8. Berücksichtigen Sie die Zeit, die für Briefing und Rebriefing benötigt werden.

  • Gestehen Sie den Agenturen ausreichend Zeit zu, sich mit Ihnen persönlich zu treffen und die Ausschreibung bzw. das Briefing zu besprechen, Fragen zu stellen und über deren erste Überlegungen zu reden. Unterschätzen Sie nicht den Wert informeller Treffen mit den konkurrierenden Agenturen, die Ihnen dabei helfen, deren Teamfähigkeit zu bewerten.

  • Wenn Sie sich entschließen, eine Agentur mithilfe eines Workshops und/oder inhaltsabklärender Zwischensitzungen auszuwählen, planen Sie ausreichend Zeit für die Einführung des Prozesses ein, einschließlich Terminplanung für wichtige Mitarbeiter, die in die Auswahl einbezogen sind.

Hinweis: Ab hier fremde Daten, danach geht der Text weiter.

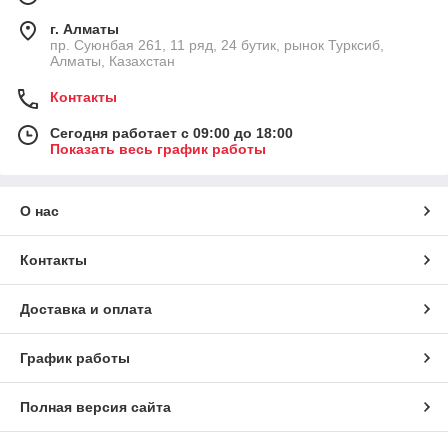
г. Алматы
пр. Суюнбая 261, 11 ряд, 24 бутик, рынок Турксиб,
Алматы, Казахстан
Контакты
Сегодня работает с 09:00 до 18:00
Показать весь график работы
О нас
Контакты
Доставка и оплата
График работы
Полная версия сайта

  • Für die Entwicklung konstruktiver Ideen zwischen Ausschreibung und Präsentation muss ausreichend Zeit eingeräumt werden. Wenn man bedenkt, dass im Rahmen einer bestehenden Vertragspartnerschaft die Entwicklung umfassender Vorschläge Wochen oder Monate dauern kann, werden deri bis vier Wochen für die Entwicklungsarbeit zu einer umfassenden kreativen Ausschreibung als notwendig angesehen. 

Externes Briefing

9. Stellen Sie Marktrahmendaten und Erklärungen zur Verfügung.

  • Sie sollten bereit sein, auf vertraulicher Basis Ihre gesamten Geschäfts-/Unternehmensziele, Marktdaten und andere relevanten Forschungsdaten zu teilen und dem Agenturpersonal Zugang zu den Mitarbeitern im Unternehmen geben, mit denen Sie auch im Falle einer Auftragserteilung zusammen arbeiten würden.

  • Unterschätzen Sie nicht den Zeitaufwand für denjenigen, der über einen kurzen Zeitraum hinweg in vollem Umfang zur Verfügung stehen muss.

  • Vermeiden Sie es, Antworten auf genau bedachte Fragen einer bestimmten Agentur an alle konkurrierenden Agenturen weiterzugeben (es sei denn, diese Fragen markieren wichtige Informationen, die eigentlich ein Teil der ursprünglichen Ausschreibungen sein müssten).

10. Verstehen Sie die Rollen auf beiden Seiten und erstellen Sie ein objektives Bewertungssystem.

  • Stellen Sie sicher, dass alle Entscheidungsträger umfassend informiert wurden.

  • Informieren Sie die Agenturen über die Funktionen derjenigen, die von Kundenseite aus teilnehmen.

  • Erstellen Sie ein objektives Bewertungssystem für die Beurteilung jeder Präsentation.

  • Achten Sie darauf, dass die Personen des präsentierenden Agenturteams, später auch tatsächlich an der Aufgabe arbeiten.

11. Entscheiden und informieren Sie schnell und fair.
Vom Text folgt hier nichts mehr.